Re: [PATCH 2/2] drm/i915: Use rcu instead of stop_machine in set_wedged
From: Peter Zijlstra
Date: Fri Oct 06 2017 - 07:11:04 EST
On Fri, Oct 06, 2017 at 11:06:37AM +0200, Daniel Vetter wrote:
> I pondered whether we should annotate engine->submit_request as __rcu
> and use rcu_assign_pointer and rcu_dereference on it. But the reason
> behind those is to make sure the compiler/cpu barriers are there for
> when you have an actual data structure you point at, to make sure all
> the writes are seen correctly on the read side. But we just have a
> function pointer, and .text isn't changed, so no need for these
> barriers and hence no need for annotations.
synchronize_*() provides an smp_mb() on the calling CPU and ensures an
smp_mb() on all other CPUs before completion, such that everybody agrees
on the state prior to calling syncrhonize_rcu().
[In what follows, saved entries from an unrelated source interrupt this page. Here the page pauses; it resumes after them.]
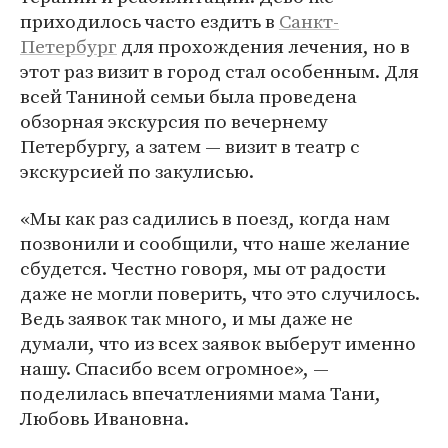
приходилось часто ездить в
Санкт-
Петербург
для прохождения лечения, но в
этот раз визит в город стал особенным. Для
всей Таниной семьи была проведена
обзорная экскурсия по вечернему
Петербургу, а затем — визит в театр с
экскурсией по закулисью.
«Мы как раз садились в поезд, когда нам
позвонили и сообщили, что наше желание
сбудется. Честно говоря, мы от радости
даже не могли поверить, что это случилось.
Ведь заявок так много, и мы даже не
думали, что из всех заявок выберут именно
нашу. Спасибо всем огромное», —
поделилась впечатлениями мама Тани,
Любовь Ивановна.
So yes, no additional
ordering requirements.
> drivers/gpu/drm/i915/i915_gem.c | 31 +++++++++--------------
> drivers/gpu/drm/i915/i915_gem_request.c | 2 ++
> drivers/gpu/drm/i915/selftests/i915_gem_request.c | 2 ++
> 3 files changed, 16 insertions(+), 19 deletions(-)
>
> diff --git a/drivers/gpu/drm/i915/i915_gem.c b/drivers/gpu/drm/i915/i915_gem.c
> index ab8c6946fea4..e79a6ca60265 100644
> --- a/drivers/gpu/drm/i915/i915_gem.c
> +++ b/drivers/gpu/drm/i915/i915_gem.c
> @@ -3020,16 +3020,8 @@ static void nop_submit_request(struct drm_i915_gem_request *request)
> intel_engine_init_global_seqno(request->engine, request->global_seqno);
> }
>
> +static void engine_complete_requests(struct intel_engine_cs *engine)
> {
> /* Mark all executing requests as skipped */
> engine->cancel_requests(engine);
>
> @@ -3041,24 +3033,25 @@ static void engine_set_wedged(struct intel_engine_cs *engine)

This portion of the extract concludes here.